Your task is to transcribe all of the records exactly and leave out the pictures.

** GIVEN RECORDS follows **

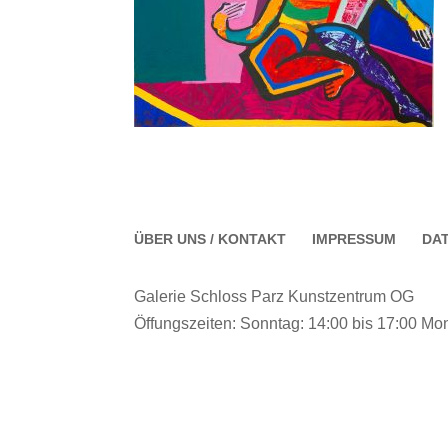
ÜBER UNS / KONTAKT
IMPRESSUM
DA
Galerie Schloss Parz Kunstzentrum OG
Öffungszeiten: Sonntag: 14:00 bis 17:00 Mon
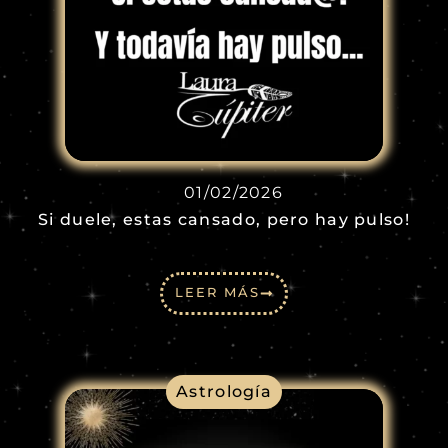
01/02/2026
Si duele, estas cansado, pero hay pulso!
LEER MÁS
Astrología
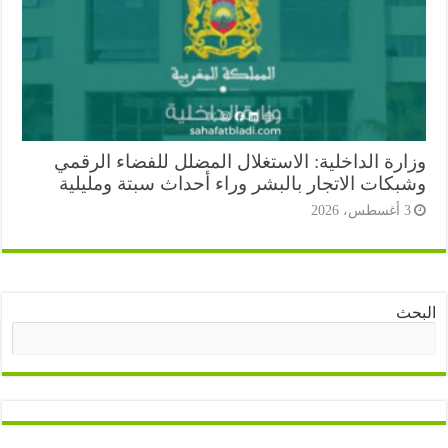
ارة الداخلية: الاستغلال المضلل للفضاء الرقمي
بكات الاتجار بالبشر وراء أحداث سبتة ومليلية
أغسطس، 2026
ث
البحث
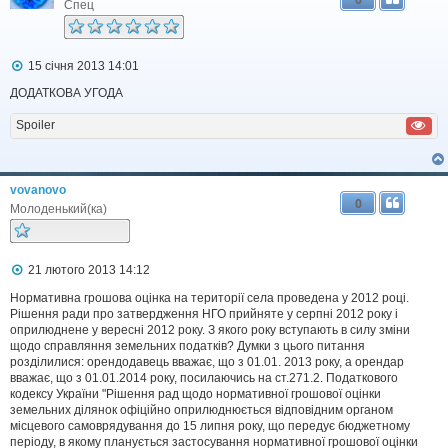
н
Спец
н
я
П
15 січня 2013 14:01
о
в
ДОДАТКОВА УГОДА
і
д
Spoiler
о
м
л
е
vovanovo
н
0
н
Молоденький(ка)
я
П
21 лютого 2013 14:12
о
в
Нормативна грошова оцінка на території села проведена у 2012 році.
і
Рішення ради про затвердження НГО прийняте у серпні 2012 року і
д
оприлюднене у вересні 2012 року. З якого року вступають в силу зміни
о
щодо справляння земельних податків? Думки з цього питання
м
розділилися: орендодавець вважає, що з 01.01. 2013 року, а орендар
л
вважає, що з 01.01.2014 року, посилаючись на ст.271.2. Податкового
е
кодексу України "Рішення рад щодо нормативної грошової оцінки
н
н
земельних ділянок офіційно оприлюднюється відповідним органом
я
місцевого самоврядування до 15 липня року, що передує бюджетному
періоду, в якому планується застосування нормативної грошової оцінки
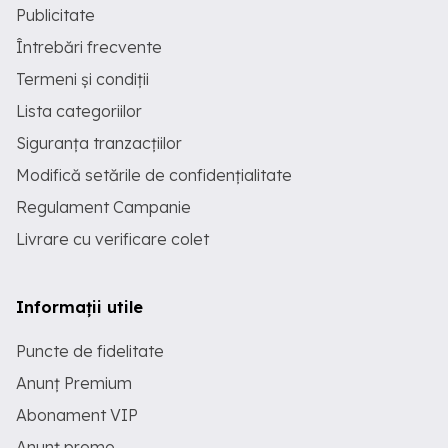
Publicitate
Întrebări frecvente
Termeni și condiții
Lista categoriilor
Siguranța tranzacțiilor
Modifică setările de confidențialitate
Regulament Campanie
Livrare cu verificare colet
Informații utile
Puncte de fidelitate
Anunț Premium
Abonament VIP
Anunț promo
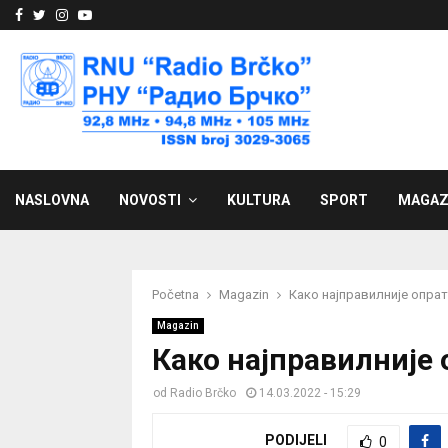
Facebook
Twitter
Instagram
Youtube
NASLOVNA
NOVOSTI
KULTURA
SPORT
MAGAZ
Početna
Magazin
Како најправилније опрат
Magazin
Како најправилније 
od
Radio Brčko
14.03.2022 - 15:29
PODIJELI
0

** End of GIVEN RECORDS **

* [REPLY TO THE EXERCISE]
ÜBER UNS / KONTAKT
IMPRESSUM
DA
Galerie Schloss Parz Kunstzentrum OG
Öffungszeiten: Sonntag: 14:00 bis 17:00 Mon
01/02/2026
Si duele, estas cansado, pero hay pulso!
LEER MÁS
Astrología
ارة الداخلية: الاستغلال المضلل للفضاء الرقمي
بكات الاتجار بالبشر وراء أحداث سبتة ومليلية
أغسطس، 2026
ث
البحث
н
Спец
н
я
П
15 січня 2013 14:01
о
в
ДОДАТКОВА УГОДА
і
д
Spoiler
о
м
л
е
vovanovo
н
0
н
Молоденький(ка)
я
П
21 лютого 2013 14:12
о
в
Нормативна грошова оцінка на території села проведена у 2012 році.
і
Рішення ради про затвердження НГО прийняте у серпні 2012 року і
д
оприлюднене у вересні 2012 року. З якого року вступають в силу зміни
о
щодо справляння земельних податків? Думки з цього питання
м
розділилися: орендодавець вважає, що з 01.01. 2013 року, а орендар
л
вважає, що з 01.01.2014 року, посилаючись на ст.271.2. Податкового
е
кодексу України "Рішення рад щодо нормативної грошової оцінки
н
н
земельних ділянок офіційно оприлюднюється відповідним органом
я
місцевого самоврядування до 15 липня року, що передує бюджетному
періоду, в якому планується застосування нормативної грошової оцінки
Publicitate
Întrebări frecvente
Termeni și condiții
Lista categoriilor
Siguranța tranzacțiilor
Modifică setările de confidențialitate
Regulament Campanie
Livrare cu verificare colet
Informații utile
Puncte de fidelitate
Anunț Premium
Abonament VIP
Anunț promo
Facebook
Twitter
Instagram
Youtube
NASLOVNA
NOVOSTI
KULTURA
SPORT
MAGAZ
Početna
Magazin
Како најправилније опрат
Magazin
Како најправилније 
od
Radio Brčko
14.03.2022 - 15:29
PODIJELI
0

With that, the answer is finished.